[DATASET EXCERPTS]
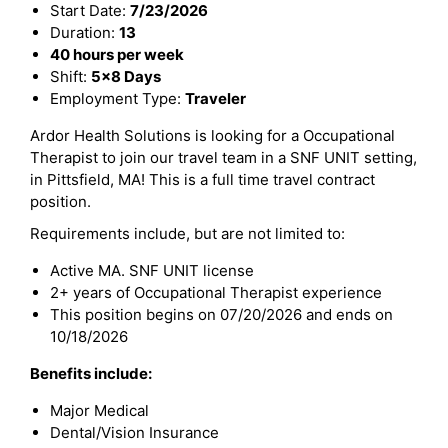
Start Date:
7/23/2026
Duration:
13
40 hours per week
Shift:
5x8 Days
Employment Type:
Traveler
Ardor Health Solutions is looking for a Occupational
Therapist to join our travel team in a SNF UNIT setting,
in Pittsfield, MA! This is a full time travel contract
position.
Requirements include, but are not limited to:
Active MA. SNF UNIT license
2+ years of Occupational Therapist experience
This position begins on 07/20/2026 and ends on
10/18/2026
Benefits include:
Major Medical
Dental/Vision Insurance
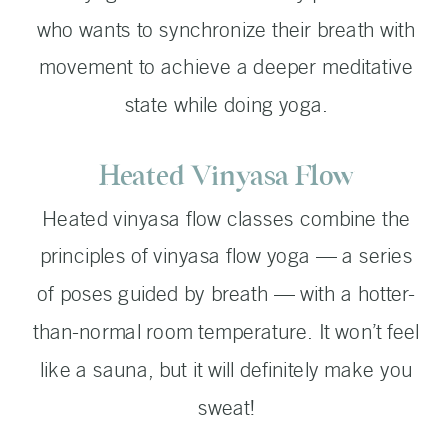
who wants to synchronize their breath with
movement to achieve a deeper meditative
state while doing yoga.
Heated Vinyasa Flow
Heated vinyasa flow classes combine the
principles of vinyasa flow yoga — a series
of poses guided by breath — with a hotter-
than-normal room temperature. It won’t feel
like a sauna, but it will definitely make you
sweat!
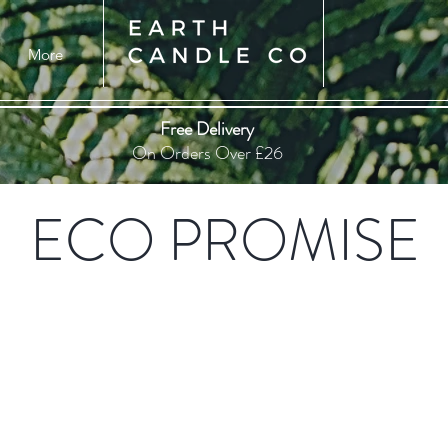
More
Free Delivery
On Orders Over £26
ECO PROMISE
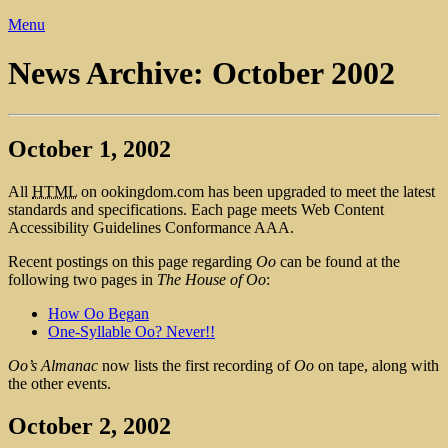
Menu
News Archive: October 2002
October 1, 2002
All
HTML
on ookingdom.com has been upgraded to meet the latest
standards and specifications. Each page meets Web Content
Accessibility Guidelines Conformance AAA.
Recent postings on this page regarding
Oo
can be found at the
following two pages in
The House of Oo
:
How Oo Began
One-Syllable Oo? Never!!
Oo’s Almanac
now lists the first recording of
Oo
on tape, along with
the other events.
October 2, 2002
[/DATASET EXCERPTS]
[DATASET EXCERPTS]
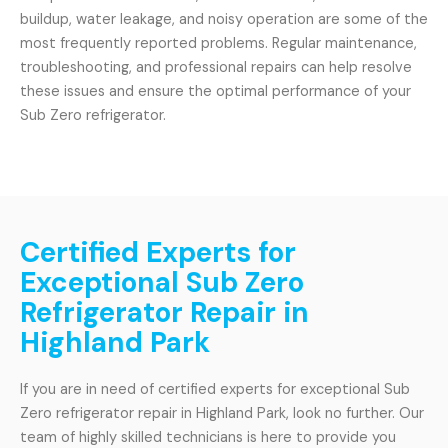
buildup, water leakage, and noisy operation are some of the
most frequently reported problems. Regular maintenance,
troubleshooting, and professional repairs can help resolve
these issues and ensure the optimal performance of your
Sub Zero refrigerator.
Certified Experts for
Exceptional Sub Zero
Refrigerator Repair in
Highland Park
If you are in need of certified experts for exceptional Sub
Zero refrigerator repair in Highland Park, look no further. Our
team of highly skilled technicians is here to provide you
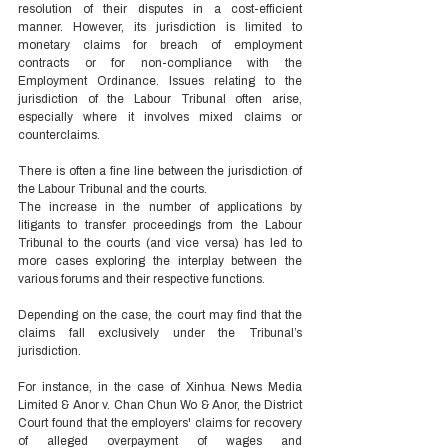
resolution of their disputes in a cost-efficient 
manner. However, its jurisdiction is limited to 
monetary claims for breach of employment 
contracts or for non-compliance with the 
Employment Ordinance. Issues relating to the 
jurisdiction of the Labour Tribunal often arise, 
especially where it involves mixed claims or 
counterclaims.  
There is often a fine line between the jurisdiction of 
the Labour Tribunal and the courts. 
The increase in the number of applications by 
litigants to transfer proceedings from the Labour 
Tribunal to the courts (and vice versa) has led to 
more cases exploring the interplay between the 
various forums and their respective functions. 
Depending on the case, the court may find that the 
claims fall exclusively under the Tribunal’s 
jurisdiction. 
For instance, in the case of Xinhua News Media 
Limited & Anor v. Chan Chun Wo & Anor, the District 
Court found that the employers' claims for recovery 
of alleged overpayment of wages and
[/DATASET EXCERPTS]
TASK INSTRUCTIONS.
Go through the listing above and list every line that has the word "include".

TASK RESPONSE.
Requirements include, but are not limited to:
Benefits include:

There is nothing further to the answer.